*** DATASET RECORDS ***

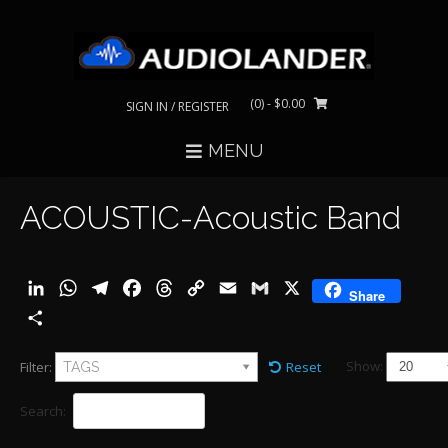
Skip
to
content
(0)
- $0.00
SIGN IN / REGISTER
MENU
ACOUSTIC-Acoustic Band
LinkedIn
WhatsApp
Telegram
Facebook
Threads
Copy
Email
Gmail
X
Share
Link
Share
Show:
Filter:
Reset
TAGS
Search:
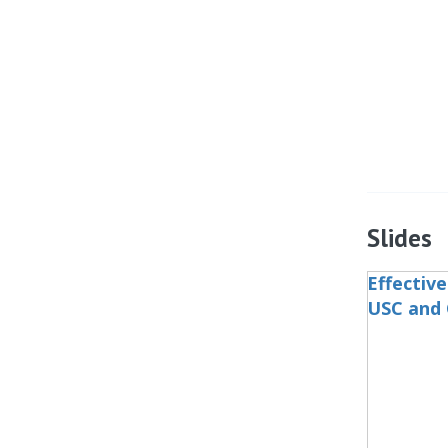
Slides
Effectiv
USC and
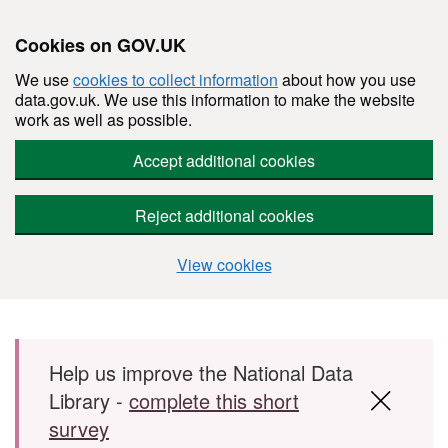
Cookies on GOV.UK
We use
cookies to collect information
about how you use
data.gov.uk. We use this information to make the website
work as well as possible.
Accept additional cookies
Reject additional cookies
View cookies
Skip to main content
Help us improve the National Data
Library -
complete this short
survey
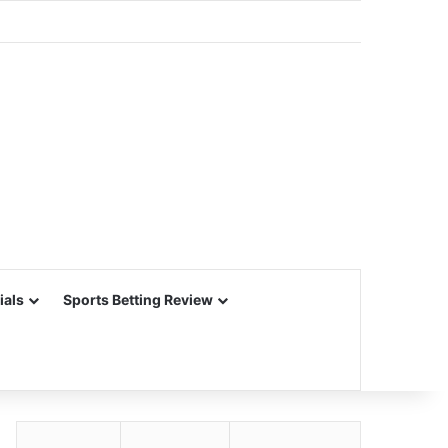
ials
Sports Betting Review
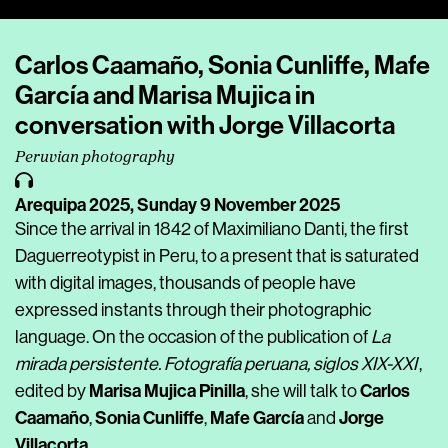
Player
Carlos Caamaño, Sonia Cunliffe, Mafe
García and Marisa Mujica in
conversation with Jorge Villacorta
Peruvian photography
Arequipa 2025,
Sunday 9 November 2025
Since the arrival in 1842 of Maximiliano Danti, the first
Daguerreotypist in Peru, to a present that is saturated
with digital images, thousands of people have
expressed instants through their photographic
language. On the occasion of the publication of
La
mirada persistente. Fotografía peruana, siglos XIX-XXI
,
Marisa Mujica Pinilla
Carlos
edited by
, she will talk to
Caamaño
Sonia Cunliffe
Mafe García
Jorge
,
,
and
Villacorta
.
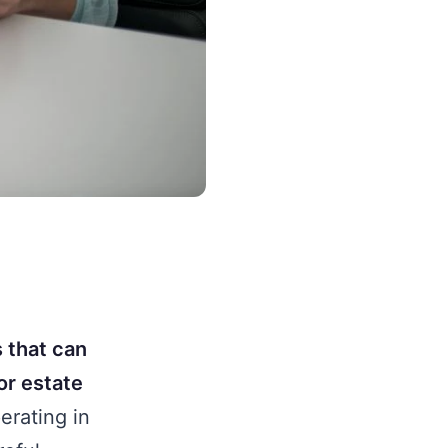
s that can
or estate
erating in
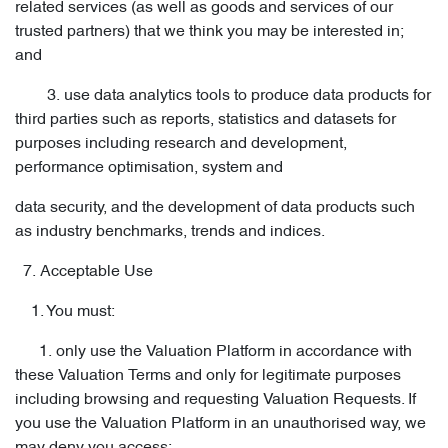
related services (as well as goods and services of our
trusted partners) that we think you may be interested in;
and
3. use data analytics tools to produce data products for
third parties such as reports, statistics and datasets for
purposes including research and development,
performance optimisation, system and
data security, and the development of data products such
as industry benchmarks, trends and indices.
7. Acceptable Use
1. You must:
1. only use the Valuation Platform in accordance with
these Valuation Terms and only for legitimate purposes
including browsing and requesting Valuation Requests. If
you use the Valuation Platform in an unauthorised way, we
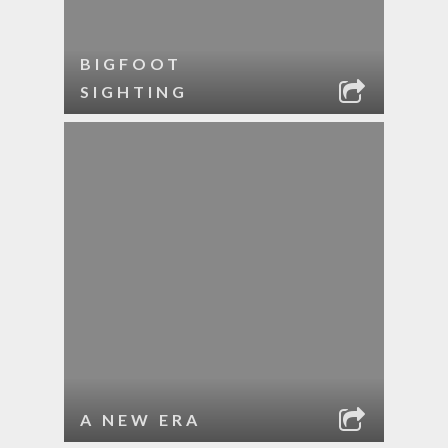
BIGFOOT
SIGHTING
A NEW ERA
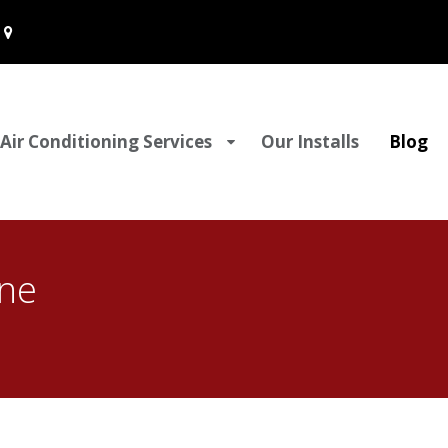
Air Conditioning Services
Our Installs
Blog
ine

*** End of DATASET RECORDS ***

EXERCISE AIM: In how many lines of the data does the string "Carlos" occur? Answer with the number and nothing else.

REPLY TO THE TASK: 2